- **INSTRUCTIONS FOR THE TASK**: Starting at the first line of the material below and stopping after the line that includes "Ultraman Central (57, 1385)", write the lines out again exactly. Drop any pictures.

- **MATERIAL PROVIDED**:
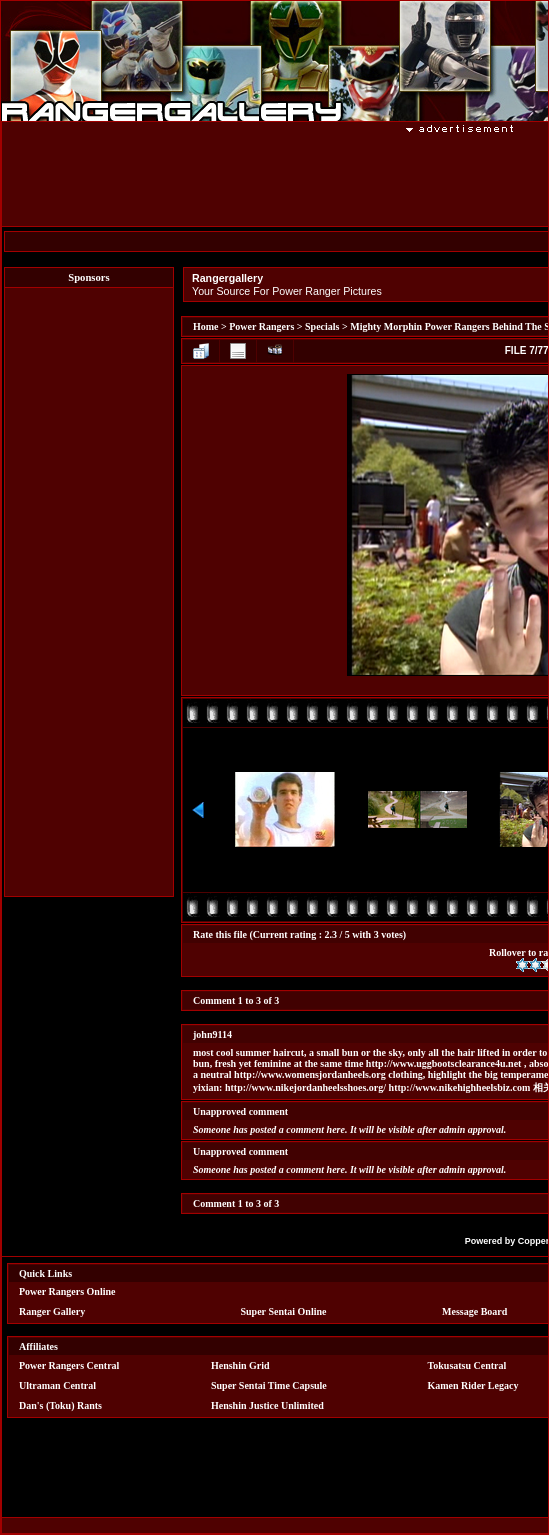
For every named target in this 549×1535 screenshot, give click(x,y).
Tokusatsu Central (467, 1365)
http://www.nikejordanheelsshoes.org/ (305, 1087)
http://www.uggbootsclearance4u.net (444, 1063)
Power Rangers (261, 326)
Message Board (474, 1311)
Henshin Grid (240, 1365)
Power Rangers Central (69, 1365)
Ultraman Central (57, 1385)
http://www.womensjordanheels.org (310, 1074)
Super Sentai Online (284, 1311)
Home (206, 326)
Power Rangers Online (67, 1291)
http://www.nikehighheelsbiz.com (460, 1087)
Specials (322, 326)
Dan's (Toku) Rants (60, 1405)
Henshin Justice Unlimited (267, 1405)
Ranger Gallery (52, 1311)
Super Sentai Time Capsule (269, 1385)
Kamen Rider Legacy (473, 1385)
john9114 (212, 1034)
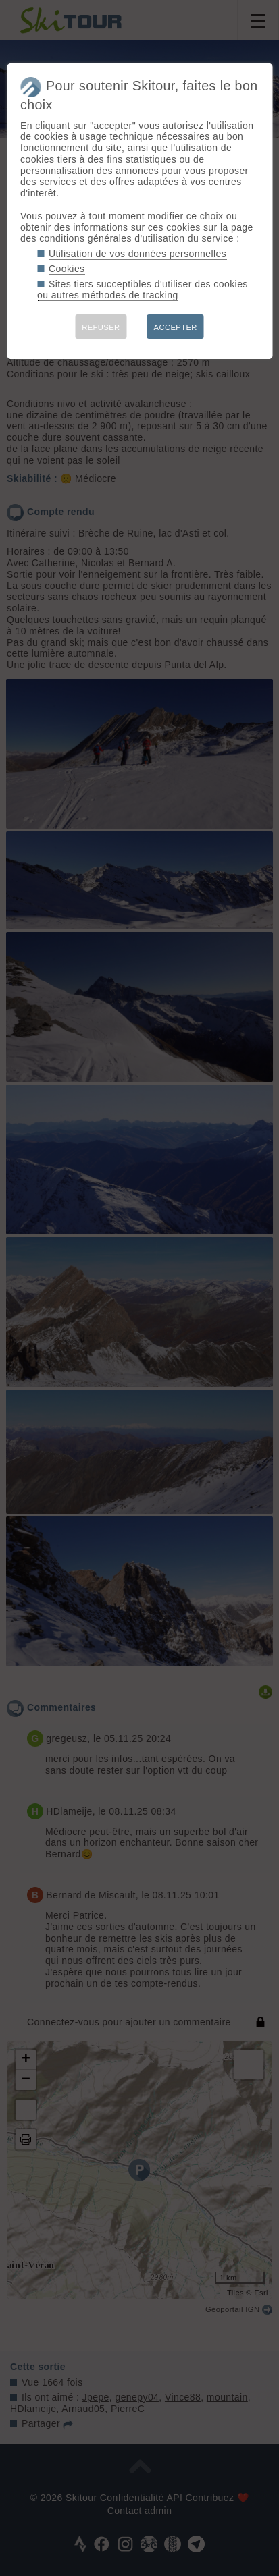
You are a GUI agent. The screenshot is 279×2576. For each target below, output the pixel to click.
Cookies (67, 268)
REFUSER (101, 327)
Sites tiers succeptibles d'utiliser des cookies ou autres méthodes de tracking (142, 290)
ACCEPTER (175, 327)
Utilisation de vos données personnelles (137, 253)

- **WRITTEN REPLY**:
For every named target in this 549×1535 screenshot, give click(x,y).
Tokusatsu Central (467, 1365)
http://www.nikejordanheelsshoes.org/ (305, 1087)
http://www.uggbootsclearance4u.net (444, 1063)
Power Rangers (261, 326)
Message Board (474, 1311)
Henshin Grid (240, 1365)
Power Rangers Central (69, 1365)
Ultraman Central (57, 1385)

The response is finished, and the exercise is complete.